Na comédia há um momento para os atores que recria a imobilidade das aranhas. É o ponto necessário para que o riso corra solto plateia afora, o arremate para a piada. Se o texto é bem dito, se a respiração é correta, o riso espalha-se como a fumaça do gelo seco e vai envolvendo a plateia numa espiral arrebatadora. Os atores então param, porque a festa acontece bem a sua frente e quem é do palco sabe que não existe vibração mais bonita do que a de uma plateia que ri junto. É também no momento das aranhas que estabelecemos uma serena intimidade com aquelas pessoas e adivinhamos seus rostos na penumbra.

No meio do segundo ato de “A Gaiola das Loucas”, no libreto de Harvey Fierstein para a farsa de Jean Poiret, há uma frase que eu adoro. O travesti Zazá, rejeitado pelo filho do companheiro, que ele criou como mãe zelosa, após gritar sua indignação contra a ideia de ser excluído do noivado, acaba resignando-se a interpretar um travesti masculino para impressionar os pais da noiva do rapaz. Sentado no sofá, os olhos em busca de forças, ele diz a máxima: “Eu fui criada no cristianismo. Aprendi a ser humilhada em silêncio.” Noite após noite, Diogo Vilela reinventa aquela frase e o riso brota na plateia como uma cascata que ganha força no final, porque todos ali aprenderam a ser humilhados em silêncio e a gargalhada que cresce na caixa escura é de uma clareza libertadora. Aproveito a imobilidade do momento e corro os olhos pelos rostos que riem. É delicioso assistir ao vestir das carapuças e à reação a seguir. A frase cresce no interior de cada uma daquelas pessoas e a manifestação lembra uma panela de pipocas que começam a rebentar.

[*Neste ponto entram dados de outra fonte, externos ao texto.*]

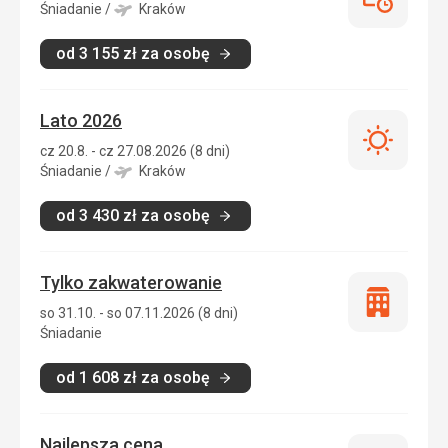
Last
Śniadanie
/
Kraków
minute
od
3 155
zł
za osobę
Lato 2026
Lato
cz 20.8. - cz 27.08.2026 (8 dni)
2026
Śniadanie
/
Kraków
od
3 430
zł
za osobę
Tylko zakwaterowanie
Tylko
so 31.10. - so 07.11.2026 (8 dni)
zakwatero
Śniadanie
od
1 608
zł
za osobę
Najlepsza cena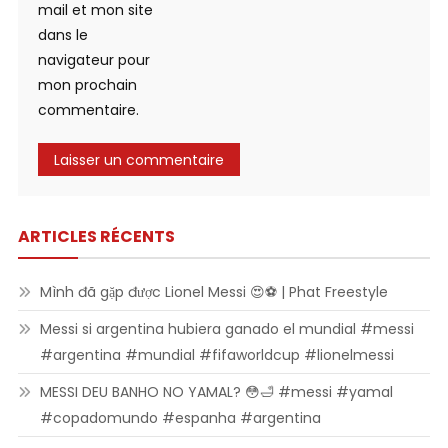
mail et mon site
dans le
navigateur pour
mon prochain
commentaire.
ARTICLES RÉCENTS
Mình đã gặp được Lionel Messi 😍⚽ | Phat Freestyle
Messi si argentina hubiera ganado el mundial #messi
#argentina #mundial #fifaworldcup #lionelmessi
MESSI DEU BANHO NO YAMAL? 😳🛁 #messi #yamal
#copadomundo #espanha #argentina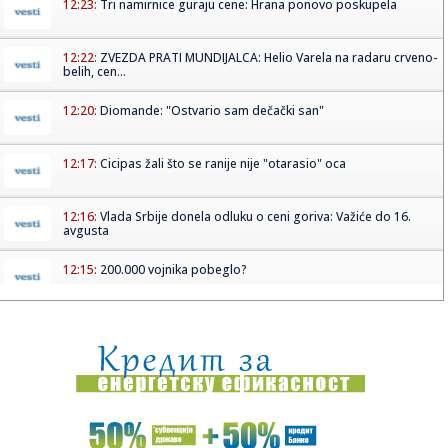
12:23:
Tri namirnice guraju cene: Hrana ponovo poskupela
12:22:
ZVEZDA PRATI MUNDIJALCA: Helio Varela na radaru crveno-
belih, cen...
12:20:
Diomande: "Ostvario sam dečački san"
12:17:
Cicipas žali što se ranije nije "otarasio" oca
12:16:
Vlada Srbije donela odluku o ceni goriva: Važiće do 16.
avgusta
12:15:
200.000 vojnika pobeglo?
12:15:
Vatrogasci gase požare u Srbiji, dok toplotni talas ne
jenjava
12:12:
Stvara se novi veliki vojni savez; Potpisivanje danas
12:12:
Odžaci: Ana Bekuta 14. avgusta u Odžacima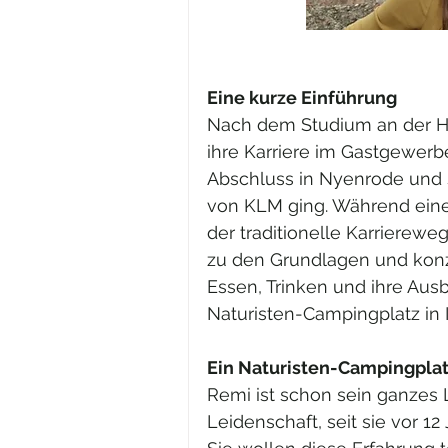
Eine kurze Einführung
Nach dem Studium an der Ho
ihre Karriere im Gastgewer
Abschluss in Nyenrode und
von KLM ging. Während einer
der traditionelle Karrierewe
zu den Grundlagen und konze
Essen, Trinken und ihre Ausbi
Naturisten-Campingplatz in I
Ein Naturisten-Campingpla
Remi ist schon sein ganzes L
Leidenschaft, seit sie vor 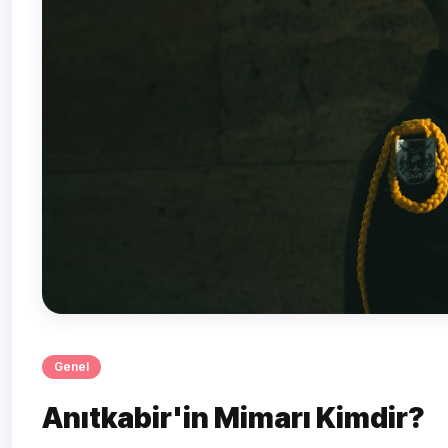
Genel
Anıtkabir'in Mimarı Kimdir?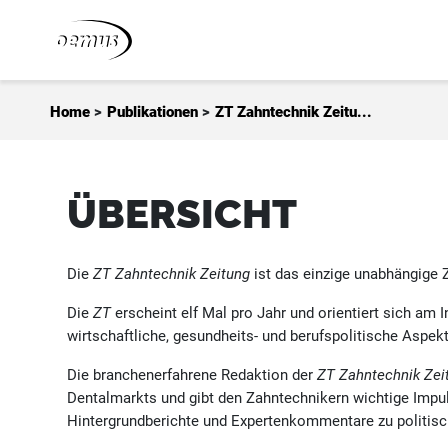
Zum Inhalt springen
Home
>
Publikationen
>
ZT Zahntechnik Zeitu...
ÜBERSICHT
Die
ZT Zahntechnik Zeitung
ist das einzige unabhängige 
Die
ZT
erscheint elf Mal pro Jahr und orientiert sich am 
wirtschaftliche, gesundheits- und berufspolitische Aspek
Die branchenerfahrene Redaktion der
ZT Zahntechnik Zei
Dentalmarkts und gibt den Zahntechnikern wichtige Impul
Hintergrundberichte und Expertenkommentare zu politisch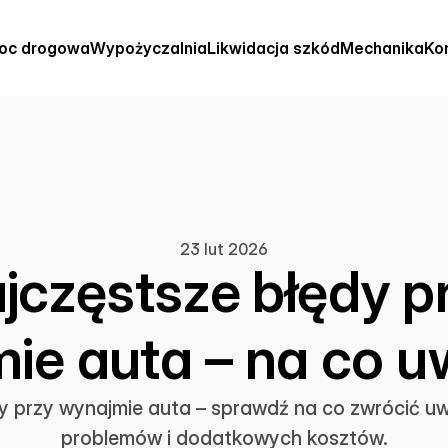
oc drogowa
Wypożyczalnia
Likwidacja szkód
Mechanika
Ko
23 lut 2026
jczęstsze błędy p
ie auta – na co 
y przy wynajmie auta – sprawdź na co zwrócić u
problemów i dodatkowych kosztów.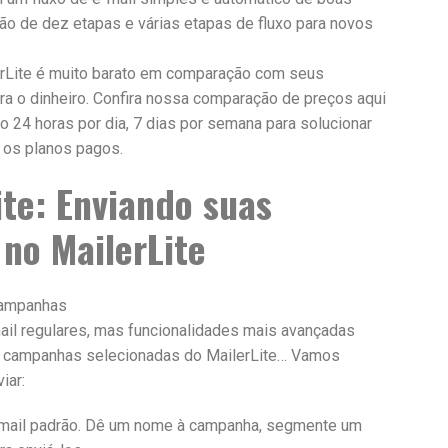
ção de dez etapas e várias etapas de fluxo para novos
rLite é muito barato em comparação com seus
ra o dinheiro. Confira nossa comparação de preços aqui
vo 24 horas por dia, 7 dias por semana para solucionar
 os planos pagos.
ite: Enviando suas
no MailerLite
ail regulares, mas funcionalidades mais avançadas
s campanhas selecionadas do MailerLite… Vamos
iar:
mail padrão. Dê um nome à campanha, segmente um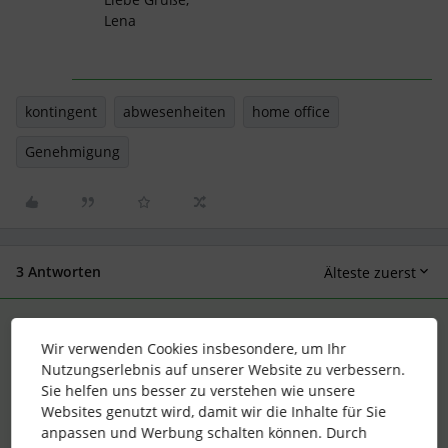
Lena
kontingent
abwesenheiten
home office
Genehmigung
3 Antworten
Älteste zuerst
Lena
Forum|Forum|4 years ago
ANTWORT
Wir verwenden Cookies insbesondere, um Ihr
Nutzungserlebnis auf unserer Website zu verbessern.
​Hallo @Torsten,
Sie helfen uns besser zu verstehen wie unsere
Wenn ich es richtig verstehe, ist das bei Euch wirklich pro
Websites genutzt wird, damit wir die Inhalte für Sie
Woche geregelt und nicht pro Monat, das ist fix oder?
anpassen und Werbung schalten können. Durch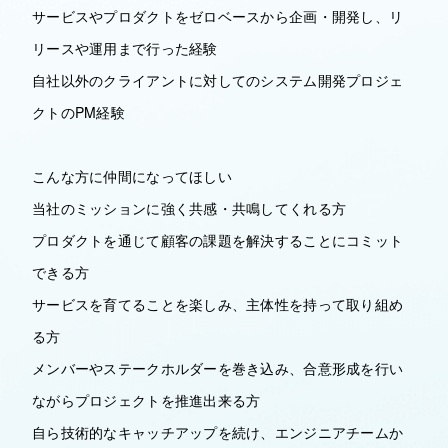
サービスやプロダクトをゼロベースから企画・開発し、リ
リースや運用まで行った経験
自社以外のクライアントに対してのシステム開発プロジェ
クトのPM経験
こんな方に仲間になってほしい
当社のミッションに強く共感・共鳴してくれる方
プロダクトを通じて顧客の課題を解決することにコミット
できる方
サービスを育てることを楽しみ、主体性を持って取り組め
る方
メンバーやステークホルダーを巻き込み、合意形成を行い
ながらプロジェクトを推進出来る方
自ら技術的なキャッチアップを続け、エンジニアチームか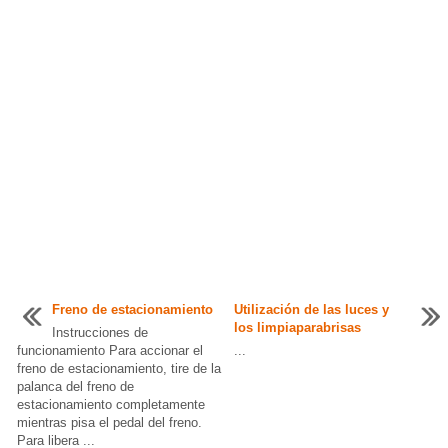
Freno de estacionamiento
Utilización de las luces y
los limpiaparabrisas
Instrucciones de
funcionamiento Para accionar el
...
freno de estacionamiento, tire de la
palanca del freno de
estacionamiento completamente
mientras pisa el pedal del freno.
Para libera ...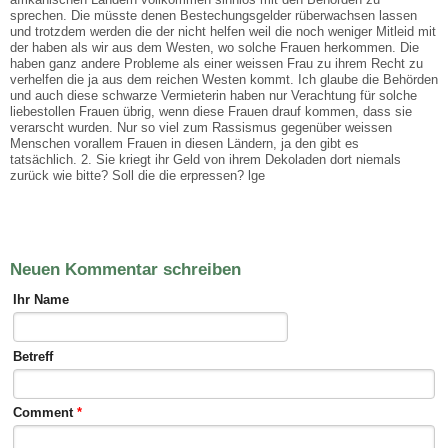
sprechen. Die müsste denen Bestechungsgelder rüberwachsen lassen
und trotzdem werden die der nicht helfen weil die noch weniger Mitleid mit
der haben als wir aus dem Westen, wo solche Frauen herkommen. Die
haben ganz andere Probleme als einer weissen Frau zu ihrem Recht zu
verhelfen die ja aus dem reichen Westen kommt. Ich glaube die Behörden
und auch diese schwarze Vermieterin haben nur Verachtung für solche
liebestollen Frauen übrig, wenn diese Frauen drauf kommen, dass sie
verarscht wurden. Nur so viel zum Rassismus gegenüber weissen
Menschen vorallem Frauen in diesen Ländern, ja den gibt es
tatsächlich. 2. Sie kriegt ihr Geld von ihrem Dekoladen dort niemals
zurück wie bitte? Soll die die erpressen? lge
Neuen Kommentar schreiben
Ihr Name
Betreff
Comment
*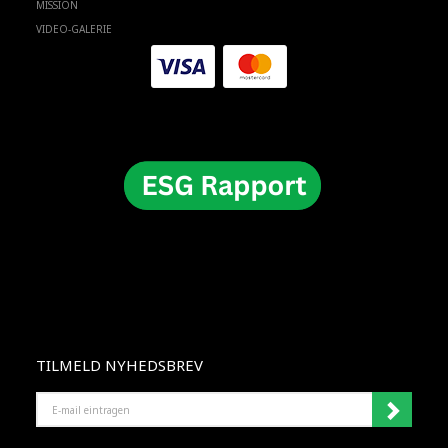
MISSION
VIDEO-GALERIE
TILMELD NYHEDSBREV
E-
MAIL
EINTRAGEN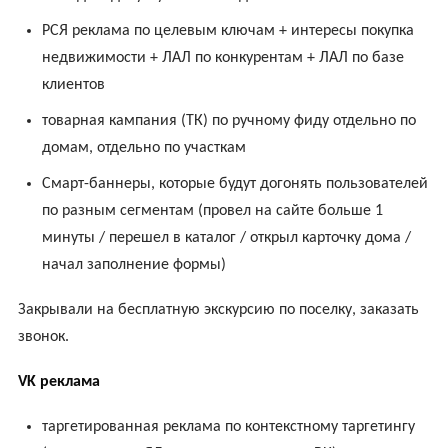
РСЯ реклама по целевым ключам + интересы покупка
недвижимости + ЛАЛ по конкурентам + ЛАЛ по базе
клиентов
товарная кампания (ТК) по ручному фиду отдельно по
домам, отдельно по участкам
Смарт-баннеры, которые будут догонять пользователей
по разным сегментам (провел на сайте больше 1
минуты / перешел в каталог / открыл карточку дома /
начал заполнение формы)
Закрывали на бесплатную экскурсию по поселку, заказать
звонок.
VK реклама
таргетированная реклама по контекстному таргетингу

Temos sido todos humilhados em silêncio, eu penso, parado naquele palco. Nosso teatro, então, tem uma patética vocação para a coisa. Somos sempre os coitadinhos, os que reclamam, os que não têm nada. E continuamos humilhados em silêncio, porque as lamúrias preenchem outros vácuos. Eu, confesso, nunca tive vocação para isso. E continuo não tendo. Simone Gutierrez, a estrela de “Hairspray”, atualmente um dos maiores sucessos dos palcos paulistanos, uma atriz de imenso talento, uma cantora adorável e uma dançarina espetacular, não foi lembrada em nenhum dos prêmios (não são muitos, mas enfim!) que são oferecidos pela/para classe artística e que nos juntam a todos num mesmo saco de gatos. Por quê? Em nome de quê? É mais do que impressionante. É revelador. As acanhadas premiações deixam de fora o público, seu encanto e suas escolhas e o fim dessa história nós já conhecemos, porque indiferença não gera outra coisa. Fica o registro como um bisão na parede de pedra. O teatro só alça voo quando é plural, quando aquece a alma e nos incita ao sonho. Lutamos bravamente contra o avassalador crescimento da mídia eletrônica, resistimos e, paradoxalmente, estimulamos essa cotidiana humilhação em silêncio, rosnando uns para os outros nos bares da moda, incapazes de mudar o que quer que seja. Ou essa aldeia se abre para o futuro, ou está condenada ao desaparecimento como a mítica Macondo daqueles anos de solidão, eu penso, ainda parado no palco.

Aceitem a crônica como uma prece. Amém.